Make the crispy ham: preheat the oven to 425 degrees. Place a wire rack on a large baking sheet. (Alternatively, if you don’t have a rack, you can roast the ham slices on a parchment-lined baking sheet.) Arrange the jamón serrano slices in a single layer on the rack and roast until quite crisp, 6-8 minutes. When cool enough to handle, roughly crumble the ham and set it aside.
Use your hands to squeeze all of the moisture out of the bread, discarding any soaking liquid. Place the bread in the bowl of a food processor, then add the cucumbers, tomatoes, garlic, vinegar, olive oil, and 1 cup cold water. Process until very smooth. Place a strainer (such as a “china cap”) over a large bowl and strain the vegetable purée, pressing on the solids with the back of a wooden spoon to make a completely smooth soup. Season to taste with salt, then cover and refrigerate for at least 2 or up to 24 hours.
Serve in soup bowls, garnished with swirls of more olive oil, bits of the crisped ham and any or all of the optional garnishes to the side.
The ancient Romans prefigured our modern summer soup called gazpacho. They took a pestle and mortar and pounded together stale bread, garlic, olive oil, vinegar, and water and made of the mix a sort of room temperature potage.
After Columbus introduced the tomato to Europe, in the very late 1400s, the Spaniards added the sweet red fruit (and other vegetables such as the cucumber and onion) to this Roman “gazpacho” and sent forth to the world this quintessential hot-weather dinnertime starter and refreshment course.
The word “gazpacho” may come from the Latin “caspa,” one meaning of which is “fragments,” and also from the Hebrew “gazaz,” meaning “to clip” (as into small pieces), much in the way we talk about “chopped salad.” The influence of the vegetable-heavy cooking of Spanish Sephardic Jews on the history of gazpacho is likely significant.
But what was heretofore pounded by pestle and mortar is now nearly universally blended in a food processor or blender, although it forever remains a use for day-old bread. (Many gazpacho recipes, including one here, eschew the use of bread in order to highlight the vegetable ingredients, but stale bread and at least the idea of gazpacho are irrevocably bound together).
The recipes here is for a traditional Spanish gazpacho, that is, a silken smooth, un-chunky gazpacho.

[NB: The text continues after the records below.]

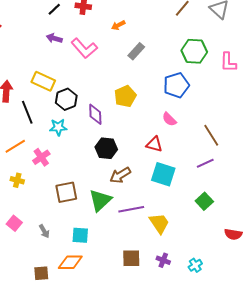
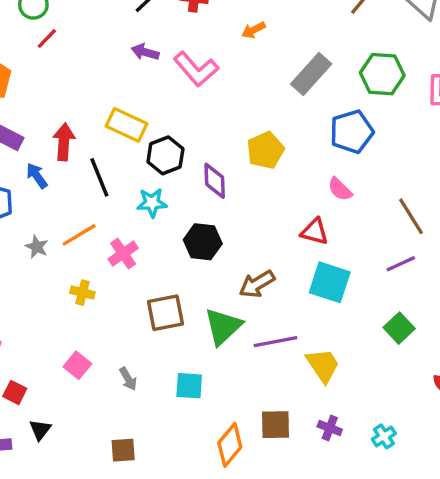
gray rectangle: (136, 51) -> (311, 74), moved, size x1.4
black hexagon: (106, 148) -> (203, 242), moved
orange diamond: (70, 262) -> (230, 445), moved, turned -50

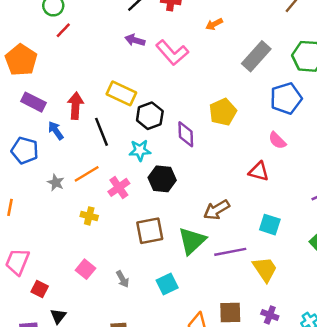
black hexagon: (203, 242) -> (162, 179), moved
cyan square: (330, 282) -> (270, 225), moved, size x0.7
cyan square: (189, 386) -> (167, 284), turned -30

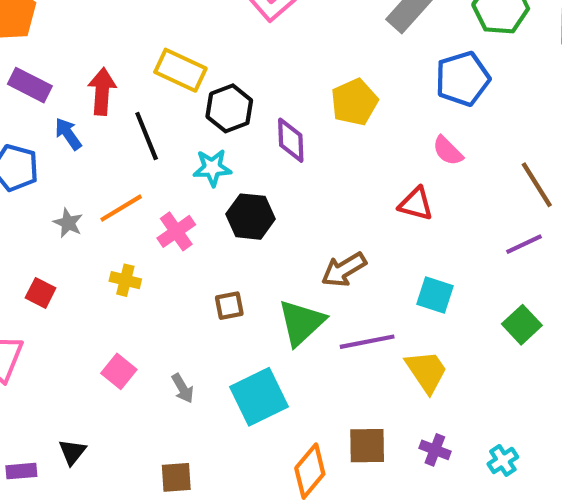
brown square: (150, 231) -> (229, 306), size x0.6
cyan square: (167, 284) -> (259, 397), size x1.5
red square: (40, 289) -> (41, 293), moved

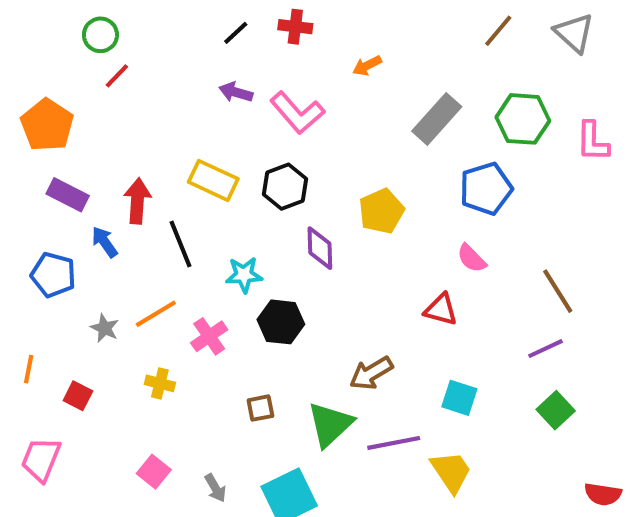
black hexagon: (229, 108) -> (285, 187), moved
green square: (522, 325) -> (556, 410), moved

You may reintroduce chunks of vegetable by serving garnishes to individual servings of any gazpacho in the form of wee cubes of cucumber, bell pepper, capsicum (spicy) pepper, tomato, onion or scallion, even avocado, melon, or chopped hard-cooked egg.
More gazpacho recipes: for White Gazpacho; for Gazpacho Amarillo (Yellow Gazpacho)

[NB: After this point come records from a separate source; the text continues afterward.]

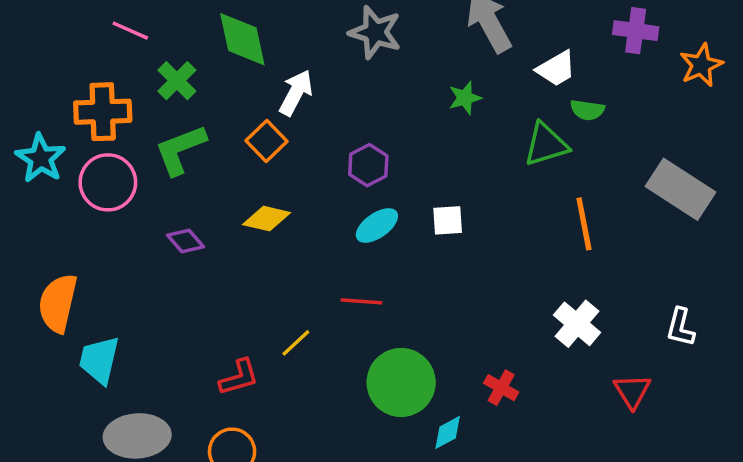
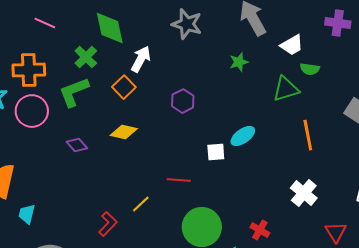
green cross: (177, 81) -> (86, 57), moved
white square: (448, 220) -> (216, 152), moved
cyan ellipse: (377, 225) -> (243, 136), moved
cyan trapezoid: (99, 360) -> (27, 214), size x0.7
red L-shape: (239, 377) -> (108, 224), turned -30

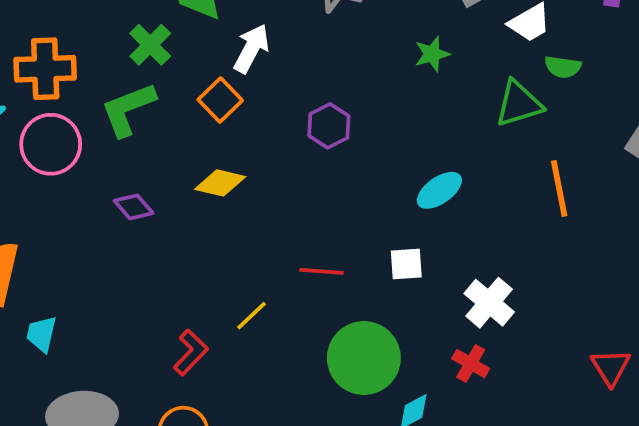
white square: (216, 152) -> (406, 264), moved
white cross: (304, 193) -> (489, 303), moved

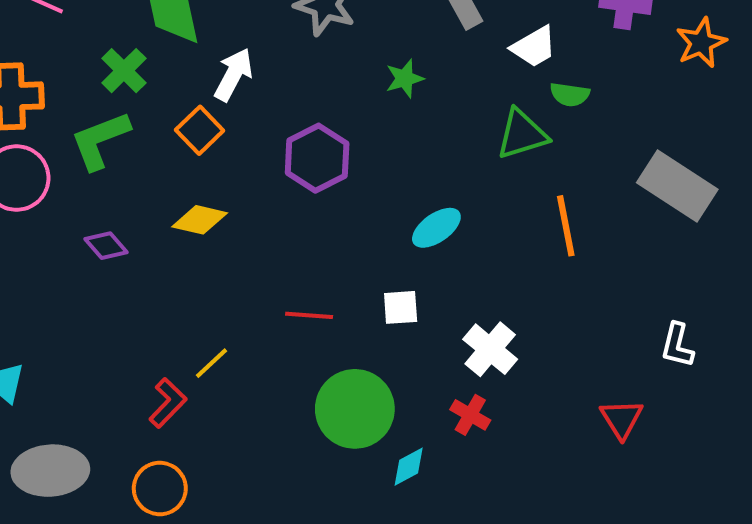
green star: (432, 54) -> (405, 79), moved
purple hexagon: (329, 126) -> (317, 158), size x1.4
yellow line: (251, 316) -> (212, 363), moved

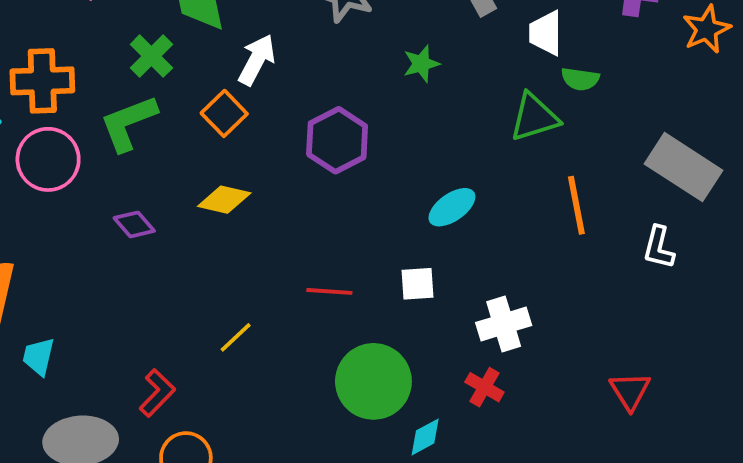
white trapezoid: (534, 47) -> (546, 33), turned 120
white L-shape: (677, 345) -> (659, 247), moved
white cross: (490, 349) -> (504, 324), turned 33
red L-shape: (168, 403) -> (157, 393), moved

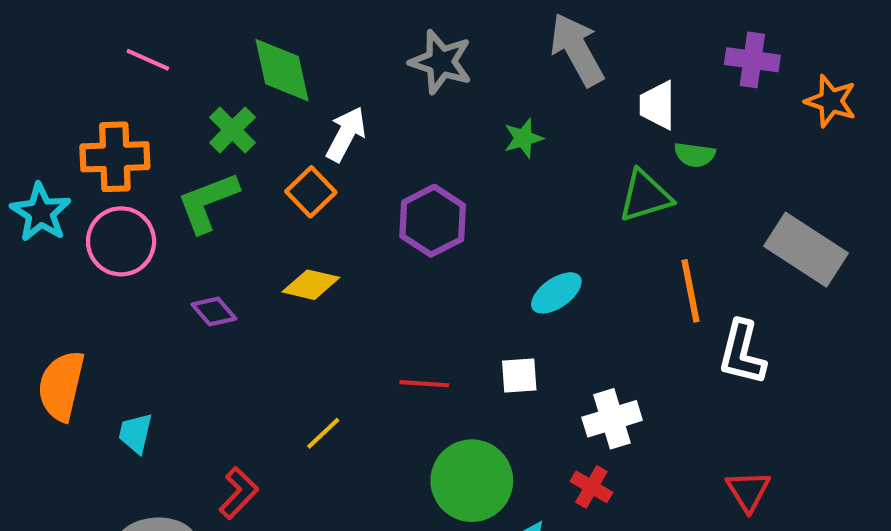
orange star: (707, 29) -> (831, 101), turned -30
white L-shape: (659, 247) -> (742, 353), moved, size x1.4
cyan trapezoid: (39, 357) -> (136, 433), moved

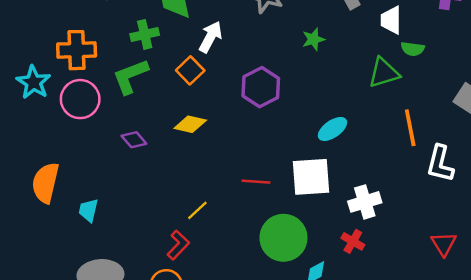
green cross: (232, 130) -> (145, 34), turned 32
white square: (519, 375) -> (311, 177), size x1.8
red L-shape: (239, 493) -> (178, 245), moved

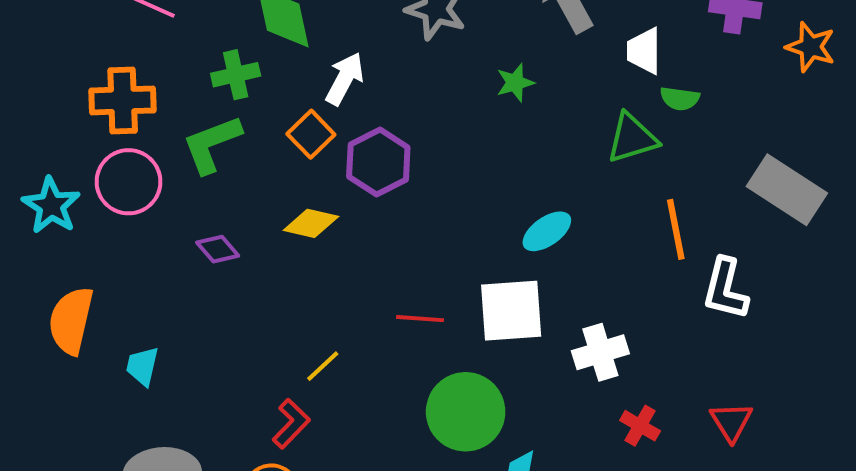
cyan star: (33, 82) -> (51, 206), moved
purple hexagon: (261, 87) -> (378, 162), moved
red cross: (353, 241) -> (640, 426), moved

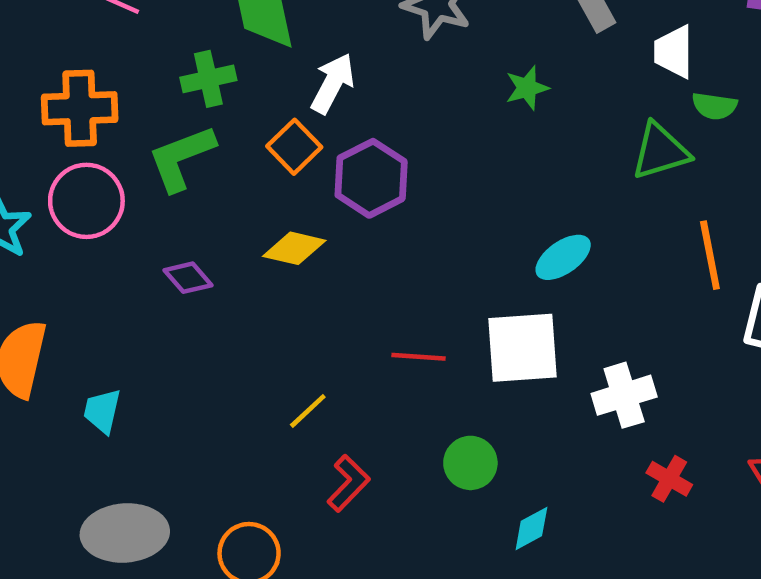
green circle: (466, 412) -> (470, 463), size x0.6
red L-shape: (291, 424) -> (348, 483), moved

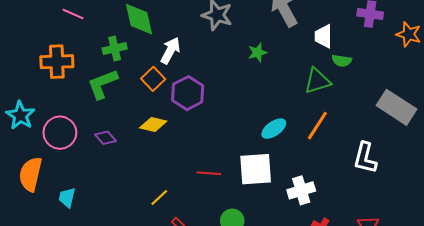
pink circle: (86, 201) -> (60, 133), moved
orange line: (710, 255) -> (317, 126), moved, turned 44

Wine Pairings and why: It seems superfluous (right down to the Latin roots of that word) to drink wine with soup, as though one liquid needed or should pair with another, especially if the soup is cold. Most wines and soups don’t taste great together because, with little to play off each other as they are so alike texturally, they don’t feel great together. However, texture matters—on either side—and hence changes the relationship. If the wine is heavy, even alcoholic, such as sherry or Madeira, even a broth pairs well. If the soup is thick, such as this recipe’s is, then a substantial wine, somewhat high in alcohol (it adds “weight” to the wine) is a textural contrast. A sherry will do nicely here: anything from a dry fino to a Verdelho, even a white Porto.